Britain’s Labour Party has gone from center-left to quasi-Marxist. 

Seriously?
Britain's Labour Party has rediscovered its roots. There is more excitement around Labour since the rise of Jeremy Corbin then there has been since. . . actually I don't really know UK political history that well, but Labour is poised to retake Parliament just as soon as Teresa May's government collapses. Any day now. . . tick tock. . .

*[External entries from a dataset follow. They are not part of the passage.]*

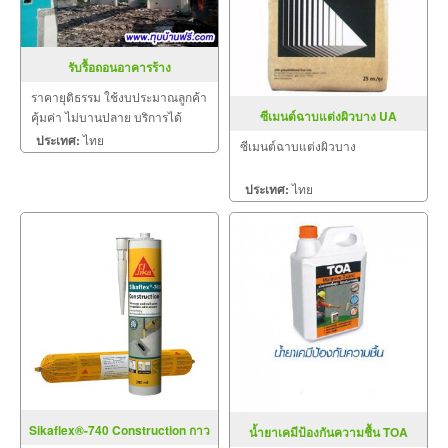
รับรื้อถอนอาคารร้าง
ราคายุติธรรม ใช้งบประมาณลูกค้า
ซีเมนต์ฉาบแต่งผิวบาง UA
คุ้มค่า ไม่บานปลาย บริการได้
SKIMCOAT 110
มาตรฐาน
ประเทศ:
ไทย
ซีเมนต์ฉาบแต่งผิวบาง
ประเทศ:
ไทย
Sikaflex®-740 Construction กาว
น้ำยาเคมีป้องกันความชื้น TOA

I know that mainstream American political conventional wisdom states that a party moving to the left is somehow assumed to be a party committing electoral suicide, but the facts on the ground state otherwise. Moving back to the left has revitalized the Labour Party. Bernie Sanders is the most popular politician in America (although he is in danger of being eclipsed by Alexandria Ocasio-Cortez). Medicare for All is going to be a plank in the Democrats' platform and that is generating buzz for them they haven't seen since a young Barack Obama strode on to the scene and fooled us into thinking he was a pro-labor progressive.


Anyway, this column goes on and on and on, mentioning other European parties that lost their most recent elections after having won the previous one (!) as if that is something new. No country has ever gotten disillusioned with the party in power and voted in their rivals before! The parties are imploding!!!

All of which raises the question: How does this guy have a column?